Life Diary
Wednesday, May 20, 2009
Oh My Gosh. . .They were really no kidding
for the pressure and stress level
at MI. It is really kicking in
and I couldn't bare it anymore
longer ):
Test after Tests and the marks
i am getting is like ups and downs.
I am not being constant. . .
Lit and Chemistry is a disappointment
to me! If i were to pass 1 of the test,
I would be so darn happy!
This 2 subjects is like so impossible
to pass!

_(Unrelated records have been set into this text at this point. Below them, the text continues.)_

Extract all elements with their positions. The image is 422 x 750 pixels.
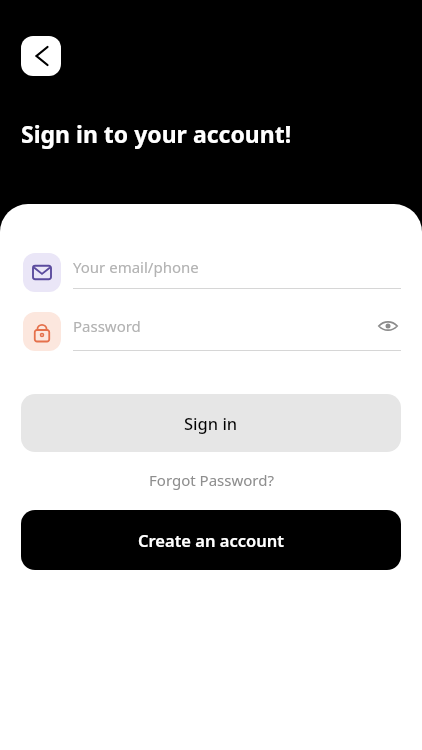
staticText: Create an account <box>138 529 284 551</box>
staticText: Sign in <box>184 412 238 434</box>
button[interactable]: Your email/phone <box>23 253 401 292</box>
staticText: Your email/phone <box>73 257 199 277</box>
button[interactable]: Sign in <box>21 394 401 452</box>
button[interactable]: Back <box>21 36 61 76</box>
staticText: Password <box>73 316 141 336</box>
staticText: Forgot Password? <box>149 470 274 490</box>
staticText: Sign in to your account! <box>21 118 292 149</box>
button[interactable]: Forgot Password? <box>0 470 422 490</box>
button[interactable]: Show password <box>375 313 401 339</box>
button[interactable]: Password <box>23 312 401 351</box>
button[interactable]: Create an account <box>21 510 401 570</box>
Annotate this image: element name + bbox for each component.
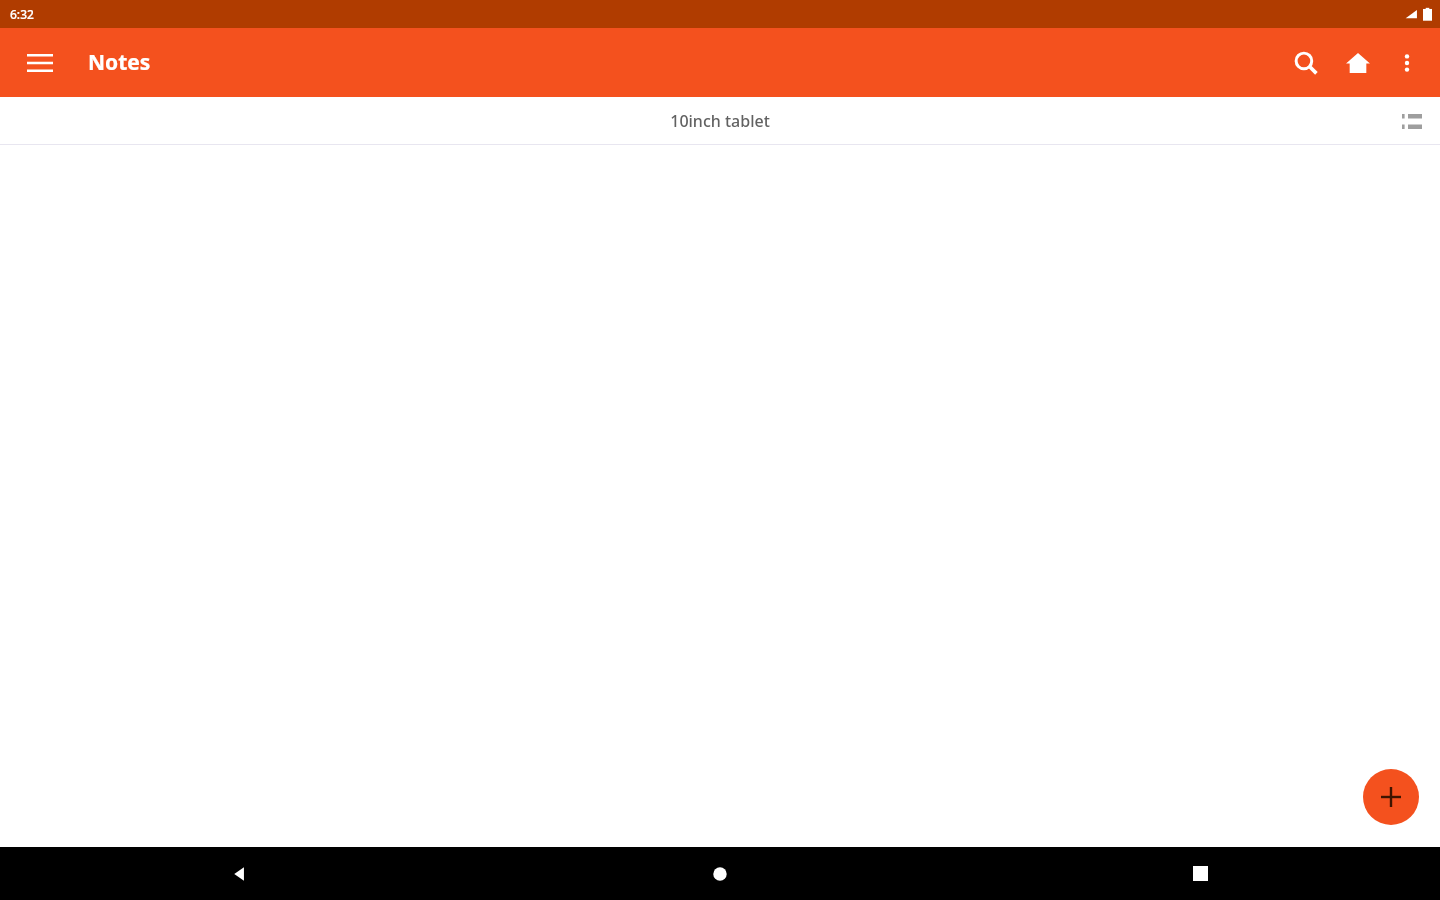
button[interactable]: Open navigation drawer (16, 39, 64, 87)
button[interactable]: Search (1280, 37, 1332, 89)
button[interactable]: Home (1332, 37, 1384, 89)
button[interactable]: Back (0, 847, 480, 900)
button[interactable]: More options (1384, 40, 1430, 86)
staticText: 10inch tablet (670, 110, 770, 132)
staticText: 6:32 (10, 6, 34, 22)
button[interactable]: Recent apps (960, 847, 1440, 900)
button[interactable]: Change view layout (1392, 101, 1432, 141)
button[interactable]: Add note (1363, 769, 1419, 825)
staticText: Notes (88, 48, 151, 77)
button[interactable]: Home (480, 847, 960, 900)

HOW!!!???
Literature
I am like lack of literary terminology
like vocab, terms, and looking at the
big picture!. . .
I even have trouble understanding the
book! .Wad the Hell !!!
):
I am so backed out in class!
I mean like SERIOUSLY,
way behind the class. .
The class speed is like a bullet train for me
but for others, it may be too slow. . .
I really couldn't hold up my tears every time
i see a bad score on my test papers. .
Lit is . . . oh my.
Chemistry
It is a subject that I HAVE BEEN
TAKING in 'O' Levels. .
but there are new concepts and
new terms in 'A' Level
context that makes it more in-depth
and really stretched me out!!!
A test = A Failure ?
I barely understand the qn of the test papers. .
Oh Shit!!. .
I have been complaining this whole
post and I'm only Yr 1 !!!. .
Wad i go up to Yr 2/3 ?
WILL I EVEN GET PROMOTED?!!?!?!?
in the first place?
)':
I'm sorry. . .
Withdrawal comes to my mind. . .
This is seems to be a joke
but now i'm no longer kidding. .
I may have to fill up the Green Form,
if i find myself useless in the school
and holding everybody back in class. . .
I'm doing fine for other subjects,
but this 2 subjects!!.
LIT and Chem!!!. .
Severely in trouble! ):
Thus, . . .
Withdrawal, . it's a maybe...
I've talked to parents about it.
they grumble plus ask me
to buck up and do a Wise decision. .
Well, i will, Mum/Dad!!!
I have to think it through. .
Let me go through my mid-year. .
See how will it goes. . .
'A' Level is NO JOKE !!!
Now, 'O' Level seems like a tiny
paper to me. . .
'A' Level!!. . .OH SHIT !!!
Furthermore, I have my Diploma
to concentrate and study for!!
This is really bad!.
):
Also had CCA today after school. .
I'm sorry to whoever CCA-mates reading
this or my seniors. . .
I'm just being honest in my blog,
and tell me wad would u feel if
u are in my position. .
So, it's like . . .
I was so pissed off and my mood just
turned off!. . .
there will be an outing to celebrate our Gold,
they make it on the 3rd week of June
Holidays. . and that is Diploma Lesson week . ..
Fine. . nvm . .
den i couldn't afford to miss out lessons
as i need to catch up. .
i end at 4pm. .
they will start at 12pm to makan at Seoul Garden. .
i end at 4pm. .
i will reach wherever they are there at 5pm plus!!!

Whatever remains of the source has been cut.